A good agile team picks and choses the management & technical practices that best work for them. (A bad one just picks a couple of practices and falsely believes that somehow “makes them agile” — see: Are We Agile Yet?).
So, what are the differences?
Agile Philosophy
- Is aimed at executing tasks faster, adapting to changes easier
- Makes the developing process flexible
- Was initially designed for Software Development, then expanded to Marketing, and is currently applied in other areas
- Action loop: product backlog — sprint backlog — iteration (sprints) — potentially shippable result
- Method for demonstrating progress — definition of ‘done’
- Methodologies: Scrum, XP, FDD, DSDM, Crystal Methods, etc.

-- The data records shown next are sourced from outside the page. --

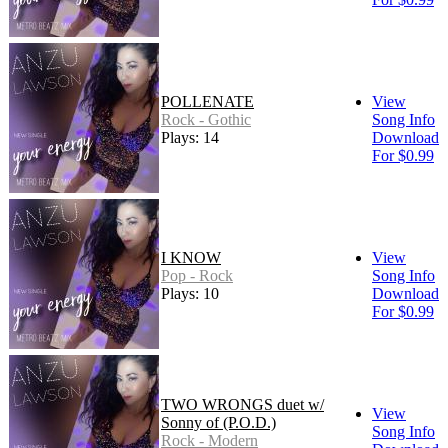
POLLENATE
View
Rock - Gothic
Song Info
Plays: 14
Download
For $0.99
I KNOW
View
Pop - Rock
Song Info
Plays: 10
Download
For $0.99
TWO WRONGS duet w/
View
Sonny of (P.O.D.)
Song Info
Rock - Modern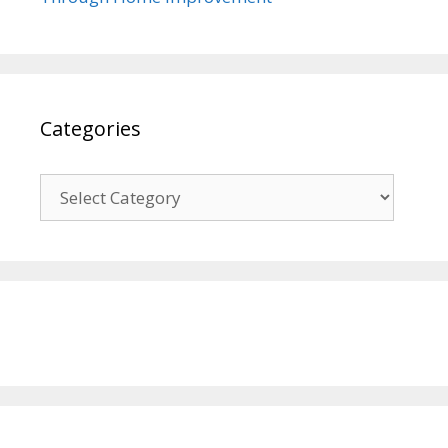
Categories
Categories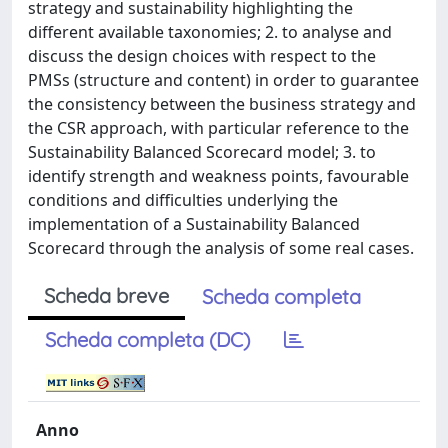
strategy and sustainability highlighting the
different available taxonomies; 2. to analyse and
discuss the design choices with respect to the
PMSs (structure and content) in order to guarantee
the consistency between the business strategy and
the CSR approach, with particular reference to the
Sustainability Balanced Scorecard model; 3. to
identify strength and weakness points, favourable
conditions and difficulties underlying the
implementation of a Sustainability Balanced
Scorecard through the analysis of some real cases.
Scheda breve
Scheda completa
Scheda completa (DC)
Anno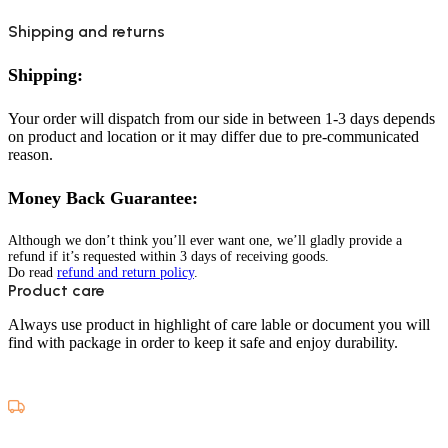
Shipping and returns
Shipping:
Your order will dispatch from our side in between 1-3 days depends
on product and location or it may differ due to pre-communicated
reason.
Money Back Guarantee:
Although we don’t think you’ll ever want one, we’ll gladly provide a
refund if it’s requested within 3 days of receiving goods.
Do read
refund and return policy
.
Product care
Always use product in highlight of care lable or document you will
find with package in order to keep it safe and enjoy durability.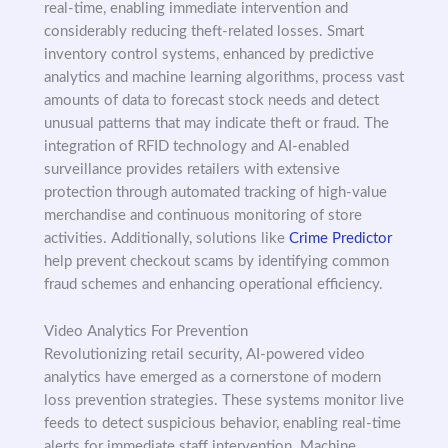
real-time, enabling immediate intervention and
considerably reducing theft-related losses. Smart
inventory control systems, enhanced by predictive
analytics and machine learning algorithms, process vast
amounts of data to forecast stock needs and detect
unusual patterns that may indicate theft or fraud. The
integration of RFID technology and AI-enabled
surveillance provides retailers with extensive
protection through automated tracking of high-value
merchandise and continuous monitoring of store
activities. Additionally, solutions like
Crime Predictor
help prevent checkout scams by identifying common
fraud schemes and enhancing operational efficiency.
Video Analytics For Prevention
Revolutionizing retail security, AI-powered video
analytics have emerged as a cornerstone of modern
loss prevention strategies. These systems monitor live
feeds to detect suspicious behavior, enabling real-time
alerts for immediate staff intervention. Machine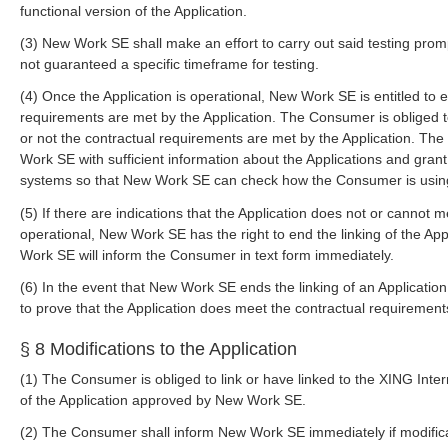
functional version of the Application.
(3) New Work SE shall make an effort to carry out said testing prom
not guaranteed a specific timeframe for testing.
(4) Once the Application is operational, New Work SE is entitled to
requirements are met by the Application. The Consumer is obliged
or not the contractual requirements are met by the Application. Th
Work SE with sufficient information about the Applications and gran
systems so that New Work SE can check how the Consumer is usin
(5) If there are indications that the Application does not or cannot 
operational, New Work SE has the right to end the linking of the App
Work SE will inform the Consumer in text form immediately.
(6) In the event that New Work SE ends the linking of an Applicatio
to prove that the Application does meet the contractual requirement
§ 8 Modifications to the Application
(1) The Consumer is obliged to link or have linked to the XING Inter
of the Application approved by New Work SE.
(2) The Consumer shall inform New Work SE immediately if modificat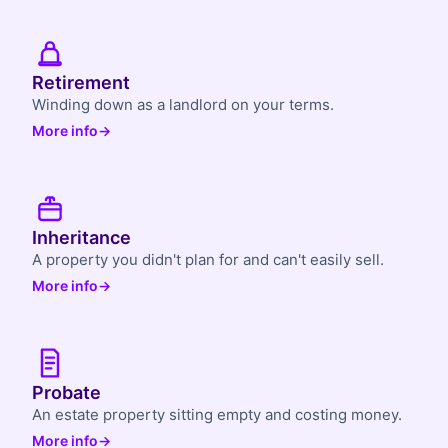
Retirement
Winding down as a landlord on your terms.
More info
→
Inheritance
A property you didn't plan for and can't easily sell.
More info
→
Probate
An estate property sitting empty and costing money.
More info
→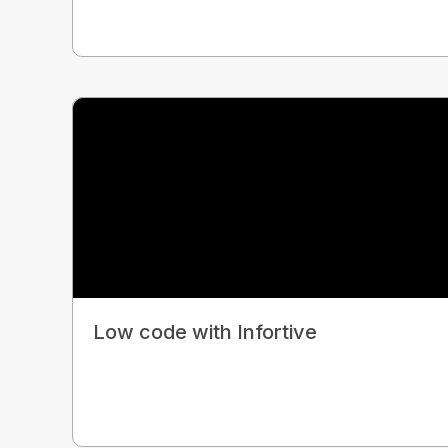
Low code with Infortive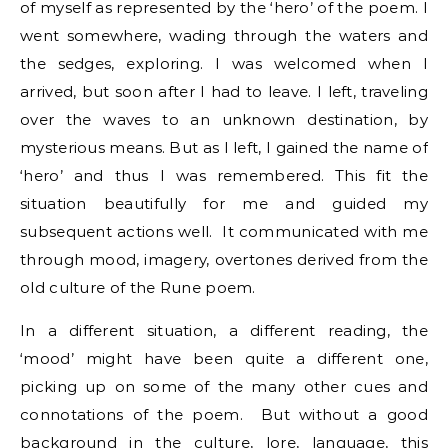
of myself as represented by the ‘hero’ of the poem. I
went somewhere, wading through the waters and
the sedges, exploring. I was welcomed when I
arrived, but soon after I had to leave. I left, traveling
over the waves to an unknown destination, by
mysterious means. But as I left, I gained the name of
‘hero’ and thus I was remembered. This fit the
situation beautifully for me and guided my
subsequent actions well. It communicated with me
through mood, imagery, overtones derived from the
old culture of the Rune poem.
In a different situation, a different reading, the
‘mood’ might have been quite a different one,
picking up on some of the many other cues and
connotations of the poem. But without a good
background in the culture, lore, language, this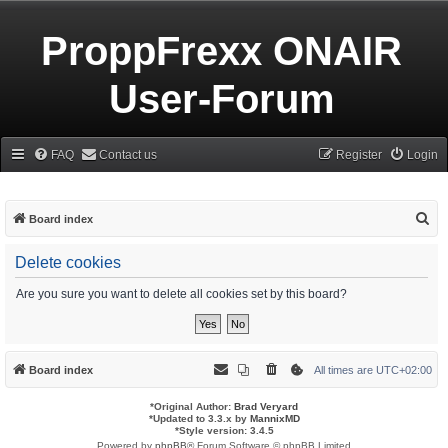
ProppFrexx ONAIR
User-Forum
FAQ
Contact us
Register
Login
S
Board index
e
Delete cookies
a
r
Are you sure you want to delete all cookies set by this board?
c
h
Board index
All times are
UTC+02:00
*
Original Author:
Brad Veryard
*
Updated to 3.3.x by
MannixMD
*
Style version: 3.4.5
Powered by
phpBB
® Forum Software © phpBB Limited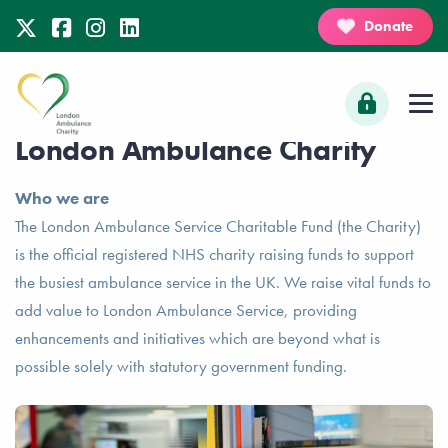
Donate
London Ambulance Charity
Who we are
The London Ambulance Service Charitable Fund (the Charity)
is the official registered NHS charity raising funds to support
the busiest ambulance service in the UK. We raise vital funds to
add value to London Ambulance Service, providing
enhancements and initiatives which are beyond what is
possible solely with statutory government funding.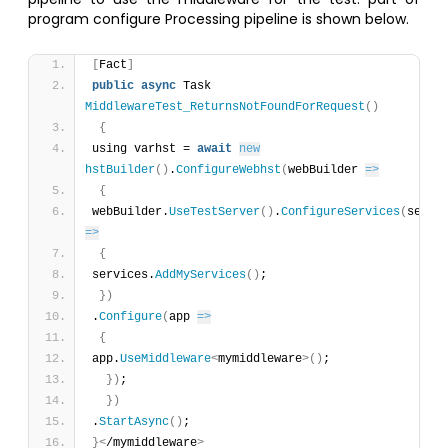
program configure Processing pipeline is shown below.
[
Fact
]
public
async
 Task 
MiddlewareTest_ReturnsNotFoundForRequest
(
)
{
using varhst = 
await
new
hstBuilder
(
)
.
ConfigureWebhst
(
webBuilder 
=>
{
webBuilder.
UseTestServer
(
)
.
ConfigureServices
(
=>
{
services.
AddMyServices
(
)
;
}
)
.
Configure
(
app 
=>
{
app.
UseMiddleware
<
mymiddleware
>
(
)
;
}
)
;
}
)
.
StartAsync
(
)
;
}
<
/mymiddleware
>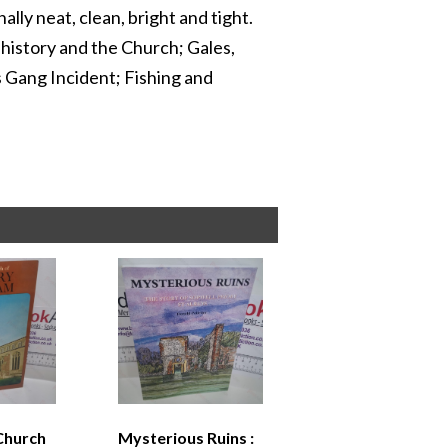
lly neat, clean, bright and tight.
y history and the Church; Gales,
 Gang Incident; Fishing and
Church
Mysterious Ruins :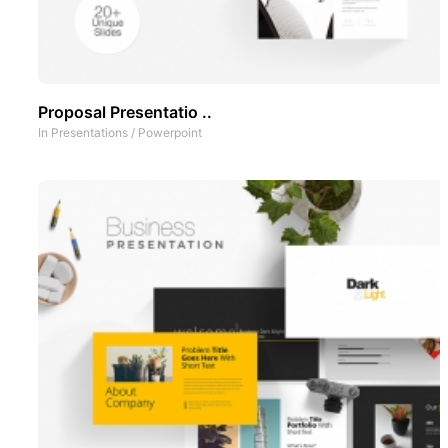
Proposal Presentatio ..
In
Presentations
/
Powerpoint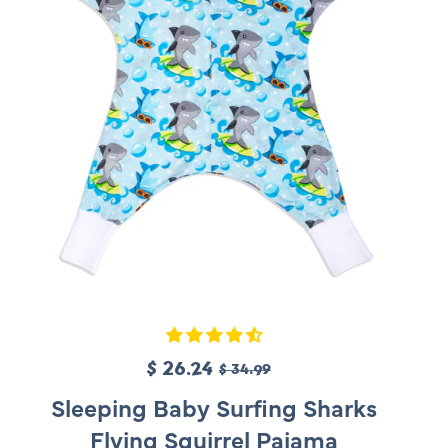
c
e
S
$ 26.24
R
$ 34.99
a
e
Sleeping Baby Surfing Sharks
l
g
Flying Squirrel Pajama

- Toolkit: sprints, boards, Scrum Master, acceptance tests, user story mapping, etc.
Lean Philosophy
- Is about Smart development, when you improve virtually everything you do by eliminating anything that doesn’t bring value to the customer
- Makes the developing process sustainable
- Started from traditional manufacturing and expanded to all existing industries
- Action loop: build-measure-learn
- Method for demonstrating progress — validated learning
- Methodologies: Kanban, Kaizen, etc.
- Toolkit: hypotheses, split (A/B) tests, customer interviews, funnel and cohort analysis, Customer Success Manager, etc.
The term Lean is wider than Agile because its smart approach influences all types of losses (not only time loss) such as money, labour, energy, etc.
Scrum
Scrum is about Teams producing Results in an agile way. Scrum Teams achieve results anyway they can by using a simple set of rules to guide effort. We will describe Scrum as a simple applied model so that a central understanding of Scrum can be built. Other complexities of applied Scrum such as scaling, distribution, etc. will be explored elsewhere.
Kanban
Kanban is a scheduling system of visual management aimed at just-in-time delivery excluding team overloading. As a part of Lean, initially the methodology supported Japanese automotive industry. Similarly to Scrum, Kanban tracks ‘to do — in progress — done’ activities, but it limits them by the number of ‘work in progress’ activities (the number is defined by the team manager and cannot be exceeded).